Now that the country is at least talking about the possibility of returning to the workplace sometime soon, company human resources departments are working overtime to formulate a plan for what that will look like.
There is a lot of plan for.
“The No. 1 issue is trying to figure out who is going to come back to work, and then once you have them, then what are the personal protective equipment and distancing practices. Is there a Purell on every desk? There are just so many things that we have to figure out how to do it,” Johnny C. Taylor, Jr., president and CEO of the Society for Human Resource Management in Alexandria, Virginia, told WTOP.
SHRM says there are workers who should not come back to work quickly, such as older employees or those with existing health conditions that make them more vulnerable to COVID-19 infection.
There will be otherwise healthy workers who are not comfortable with returning to an office setting yet, and HR departments will have to decide if and how to accommodate them.
HR managers will reassess the physical layouts of office space, which could put a crimp in the decades-long trend of moving to more open, collaborative workspaces.
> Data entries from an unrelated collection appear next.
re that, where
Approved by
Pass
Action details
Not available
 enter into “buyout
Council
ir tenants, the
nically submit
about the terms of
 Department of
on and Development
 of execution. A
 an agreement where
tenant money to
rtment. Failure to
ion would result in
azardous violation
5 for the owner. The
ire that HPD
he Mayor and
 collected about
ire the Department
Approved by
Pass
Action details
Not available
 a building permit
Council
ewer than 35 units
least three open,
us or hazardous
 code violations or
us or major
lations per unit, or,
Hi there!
For workers who wish they had a little more private space, many may get it.
“They’ve said ‘gone are the open air offices.’ We actually need to put people back into contained environments so that one sneeze doesn’t go over the whole workforce,” Taylor said.
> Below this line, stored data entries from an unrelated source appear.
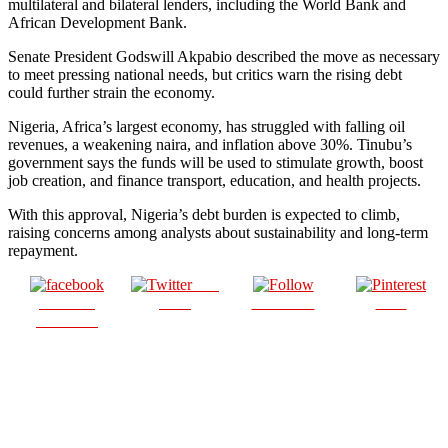
multilateral and bilateral lenders, including the World Bank and
African Development Bank.
Senate President Godswill Akpabio described the move as necessary
to meet pressing national needs, but critics warn the rising debt
could further strain the economy.
Nigeria, Africa’s largest economy, has struggled with falling oil
revenues, a weakening naira, and inflation above 30%. Tinubu’s
government says the funds will be used to stimulate growth, boost
job creation, and finance transport, education, and health projects.
With this approval, Nigeria’s debt burden is expected to climb,
raising concerns among analysts about sustainability and long-term
repayment.
Post
Share on
on X
Follow us
Save
Facebook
“We are really trying to figure out what the new physical layout looks like and what is the appropriate PPE to make sure that we give them as safe of a place as we can.”
Office building manager Cushman & Wakefield, which oversees millions of square feet of office space in the D.C. region, has already developed social distancing office layout prototypes it calls The Six Feet Office.
SHRM also is concerned about how some employees will actually get to work, citing the erosion in confidence in the safety of public transportation.
Employee mental health is something HR departments are paying attention to. SHRM said the financial implications of the COVID-19 pandemic are putting a level of mental stress on employees that is like nothing it has seen before.